Именно такое понимание науки – как некой условной, лишенной онтологического содержания модели реального чувственно-постигаемого мира, по сути, и преобладает в современной философии. Отсюда вытекает, с одной стороны, возможность игнорировать научные теории (например, физиологическую теорию восприятия), а с другой – трактовать науку как форму культуры, которая находится в одном ряду с религией, мифологией, художественной литературой, и исследовать ее в контексте культурно-исторической динамики любых других культурных образований.
Как нам представляется, такое понимание науки в рамках интуитивизма, противоречит самому смыслу научной деятельности, как поиску объективной истины, ведет к неизбежной релятивизации и принижению значения научного знания. С этих позиций, например, трудно понять, почему целые разделы науки, (геометрия, механика и т.п.) могут сохранять внутреннее единство и устойчивость во времени, и почему наука обладает таким огромным прогностическим потенциалом – несмотря на то, что с интуитивистской точки зрения она никакого отношения к подлинной реальности не имеет. Здесь объективность научного знания незаслуженно приносится в жертву весьма предвзятой и, по сути, весьма уязвимой для критики интуитивистской теории «прямого восприятия реальности».

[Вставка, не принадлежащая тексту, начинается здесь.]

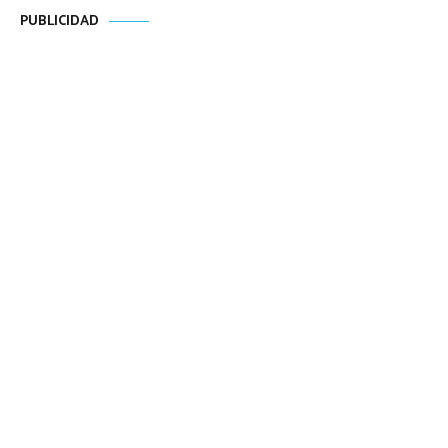
PUBLICIDAD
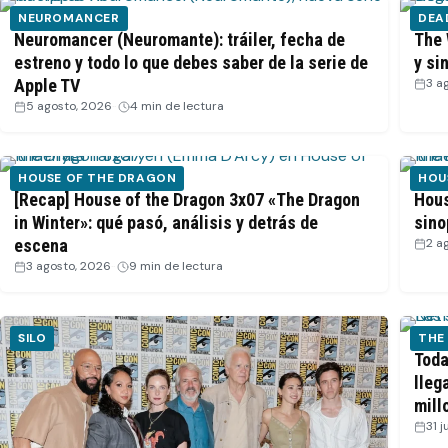
NEUROMANCER
DEA
Neuromancer (Neuromante): tráiler, fecha de
The 
estreno y todo lo que debes saber de la serie de
y si
Apple TV
3 a
5 agosto, 2026
·
4 min de lectura
HOUSE OF THE DRAGON
HOU
[Recap] House of the Dragon 3x07 «The Dragon
Hous
in Winter»: qué pasó, análisis y detrás de
sino
escena
2 a
3 agosto, 2026
·
9 min de lectura
SILO
THE
Toda
lleg
mill
31 j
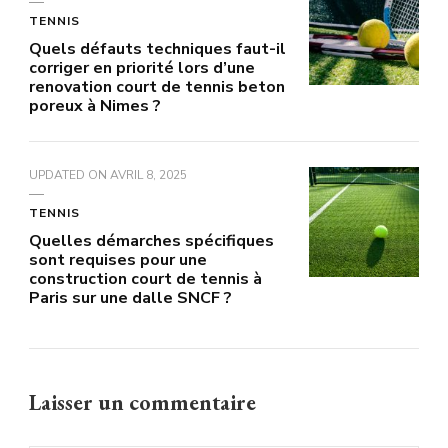
TENNIS
Quels défauts techniques faut-il
corriger en priorité lors d’une
renovation court de tennis beton
poreux à Nimes ?
UPDATED ON
AVRIL 8, 2025
TENNIS
Quelles démarches spécifiques
sont requises pour une
construction court de tennis à
Paris sur une dalle SNCF ?
Laisser un commentaire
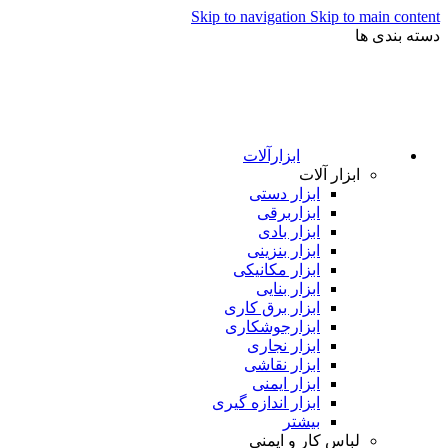
Skip to navigation
Skip to main content
دسته بندی ها
ابزارآلات
ابزار آلات
ابزار دستی
ابزاربرقی
ابزار بادی
ابزار بنزینی
ابزار مکانیکی
ابزار بنایی
ابزار برق کاری
ابزارجوشکاری
ابزار نجاری
ابزار نقاشی
ابزار ایمنی
ابزار اندازه گیری
بیشتر
لباس کار و ایمنی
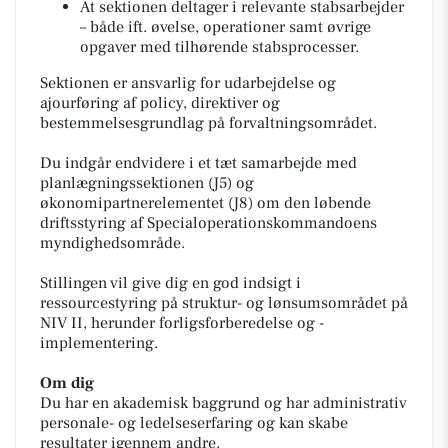
At sektionen deltager i relevante stabsarbejder
– både ift. øvelse, operationer samt øvrige
opgaver med tilhørende stabsprocesser.
Sektionen er ansvarlig for udarbejdelse og
ajourføring af policy, direktiver og
bestemmelsesgrundlag på forvaltningsområdet.
Du indgår endvidere i et tæt samarbejde med
planlægningssektionen (J5) og
økonomipartnerelementet (J8) om den løbende
driftsstyring af Specialoperationskommandoens
myndighedsområde.
Stillingen vil give dig en god indsigt i
ressourcestyring på struktur- og lønsumsområdet på
NIV II, herunder forligsforberedelse og -
implementering.
Om dig
Du har en akademisk baggrund og har administrativ
personale- og ledelseserfaring og kan skabe
resultater igennem andre.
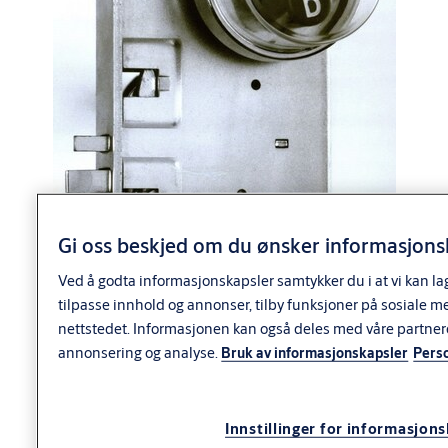
Gi oss beskjed om du ønsker informasjonsk
Ved å godta informasjonskapsler samtykker du i at vi kan la
tilpasse innhold og annonser, tilby funksjoner på sosiale m
nettstedet. Informasjonen kan også deles med våre partner
annonsering og analyse.
Bruk av informasjonskapsler
Pers
Innstillinger for informasjon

Уязвимость же интуитивизма вытекает из простейших аргументов, известных еще античным скептикам. Суть этих аргументов в том, что «объективность» чувственной картины мира вступает в явное противоречие с относительностью нашего восприятия. Существование иллюзий восприятия, тот факт, что восприятие качеств (например, цвета, вкуса, запаха, холода, тепла) зависит от состояния наших органов чувств и организма в целом (человек с желтухой, все видит желтым, с воспаление глаза – красным, у беременных изменены вкусовые ощущения, повреждение периферических нервов не позволяет чувствовать тепло или холод и т.п.), – явно говорит не в пользу теории «прямого восприятия». Если мы видим «сами вещи», то вещи должны быть именно таковы, какими мы их видим. А это означает, что если меняется восприятие – то должна меняться и сама вещь. Я надавливаю пальцем на глазное яблоко – и вижу, что вещь, на которую я смотрел, раздвоилась. Если буквально следовать интуитивизму, нужно признать, что надавливание на глаз порождает удвоение реальной вещи. Почему же другой человек в этом случае не видит эту вещь раздвоенной? Почему розовые очки окрашивают видимые вещи в розовый цвет и почему это окрашивание не видят другие? Почему очки корректируют зрение? Все эти вопросы, элементарно разрешимые в рамках репрезентативной теории восприятия, превращаются в неразрешимые загадки с точки зрения интуитивизма. Стоит ли в таком случае отказываться от репрезентативной теории восприятия? Мы полагаем, что не стоит. Как только мы возвращаемся к репрезентативной модели – все встает на свои места. Физиологические и психологические теории восприятия обретают свой истинный смысл, а наука обретает статус «истинного изображения реальности».